►
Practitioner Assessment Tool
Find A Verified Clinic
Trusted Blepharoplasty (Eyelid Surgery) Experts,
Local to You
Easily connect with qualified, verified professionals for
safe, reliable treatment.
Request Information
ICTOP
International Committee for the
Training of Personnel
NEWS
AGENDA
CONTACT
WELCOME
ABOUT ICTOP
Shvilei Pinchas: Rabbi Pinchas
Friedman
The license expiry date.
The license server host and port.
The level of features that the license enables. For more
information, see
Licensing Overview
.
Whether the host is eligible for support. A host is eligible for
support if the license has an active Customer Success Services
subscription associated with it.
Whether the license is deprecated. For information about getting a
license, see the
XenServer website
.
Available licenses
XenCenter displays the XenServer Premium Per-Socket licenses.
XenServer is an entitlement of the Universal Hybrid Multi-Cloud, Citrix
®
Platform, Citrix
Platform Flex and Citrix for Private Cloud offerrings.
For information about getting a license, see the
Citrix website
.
◄
►
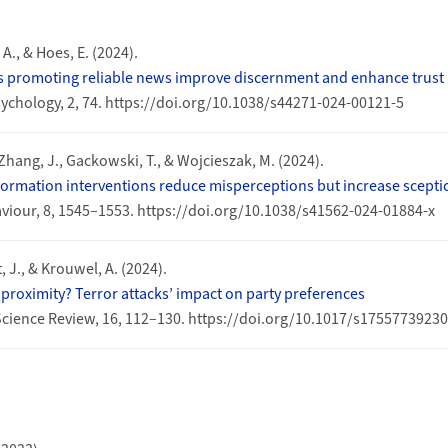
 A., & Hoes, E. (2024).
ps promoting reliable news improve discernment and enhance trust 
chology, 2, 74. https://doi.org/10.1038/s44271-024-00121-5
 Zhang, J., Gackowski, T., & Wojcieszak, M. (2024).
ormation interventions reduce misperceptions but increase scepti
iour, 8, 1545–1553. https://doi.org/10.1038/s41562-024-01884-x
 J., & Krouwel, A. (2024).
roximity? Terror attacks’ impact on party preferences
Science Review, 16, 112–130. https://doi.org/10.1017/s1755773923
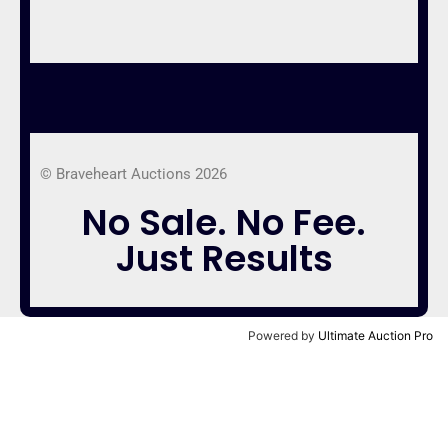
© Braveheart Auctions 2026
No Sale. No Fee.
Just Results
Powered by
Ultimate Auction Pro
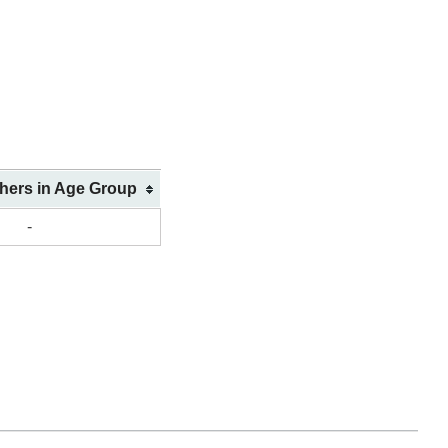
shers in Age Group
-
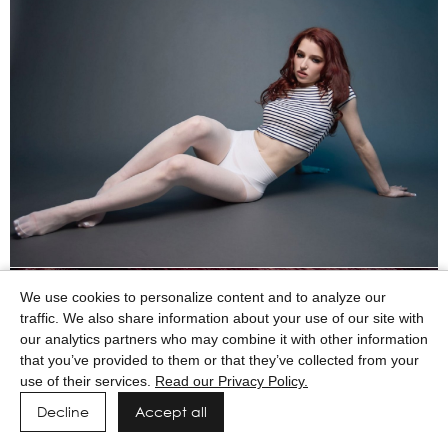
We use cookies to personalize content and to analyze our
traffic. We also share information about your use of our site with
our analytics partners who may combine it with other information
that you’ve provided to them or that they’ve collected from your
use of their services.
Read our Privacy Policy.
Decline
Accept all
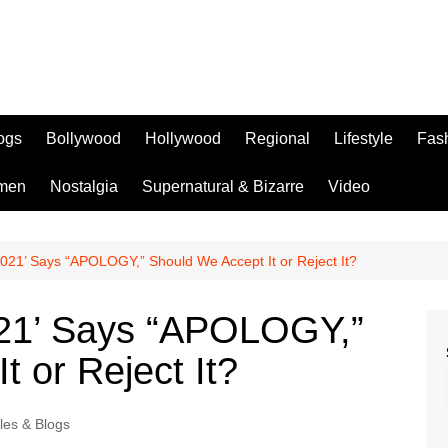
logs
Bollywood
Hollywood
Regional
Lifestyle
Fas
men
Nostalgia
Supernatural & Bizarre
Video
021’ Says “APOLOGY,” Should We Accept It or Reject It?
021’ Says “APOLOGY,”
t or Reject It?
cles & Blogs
◄
►
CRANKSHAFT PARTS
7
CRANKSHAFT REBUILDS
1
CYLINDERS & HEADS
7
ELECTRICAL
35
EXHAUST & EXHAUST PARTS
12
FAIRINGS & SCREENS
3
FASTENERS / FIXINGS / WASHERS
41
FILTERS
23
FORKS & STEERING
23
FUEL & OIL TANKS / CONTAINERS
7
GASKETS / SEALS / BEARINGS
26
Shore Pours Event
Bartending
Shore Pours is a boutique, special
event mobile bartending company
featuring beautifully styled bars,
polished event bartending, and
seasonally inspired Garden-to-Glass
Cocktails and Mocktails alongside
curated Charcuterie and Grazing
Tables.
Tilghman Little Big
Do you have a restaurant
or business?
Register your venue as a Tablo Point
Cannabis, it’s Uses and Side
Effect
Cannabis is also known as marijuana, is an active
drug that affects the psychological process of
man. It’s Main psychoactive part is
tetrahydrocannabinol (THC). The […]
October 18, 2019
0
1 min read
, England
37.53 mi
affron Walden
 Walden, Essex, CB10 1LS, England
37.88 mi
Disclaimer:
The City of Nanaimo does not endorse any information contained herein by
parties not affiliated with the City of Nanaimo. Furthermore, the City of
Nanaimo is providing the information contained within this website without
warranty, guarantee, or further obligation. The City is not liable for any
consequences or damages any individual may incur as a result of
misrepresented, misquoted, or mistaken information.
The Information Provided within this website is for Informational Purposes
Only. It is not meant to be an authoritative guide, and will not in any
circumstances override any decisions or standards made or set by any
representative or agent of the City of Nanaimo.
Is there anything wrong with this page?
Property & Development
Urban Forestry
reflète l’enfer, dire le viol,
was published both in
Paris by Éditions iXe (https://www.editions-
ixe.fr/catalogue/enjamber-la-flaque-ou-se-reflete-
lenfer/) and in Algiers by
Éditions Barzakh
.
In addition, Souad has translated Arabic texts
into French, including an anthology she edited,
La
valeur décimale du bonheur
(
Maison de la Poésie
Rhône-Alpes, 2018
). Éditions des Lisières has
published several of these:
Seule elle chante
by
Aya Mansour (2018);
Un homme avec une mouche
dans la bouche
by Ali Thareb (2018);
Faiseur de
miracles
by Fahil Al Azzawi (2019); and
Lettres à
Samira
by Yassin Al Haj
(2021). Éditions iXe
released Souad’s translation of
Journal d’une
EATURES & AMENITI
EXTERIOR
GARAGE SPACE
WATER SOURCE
◄
◆ Directions
Copy each line holding the word "England" from the listing above.

◆ Reply
, England
 Walden, Essex, CB10 1LS, England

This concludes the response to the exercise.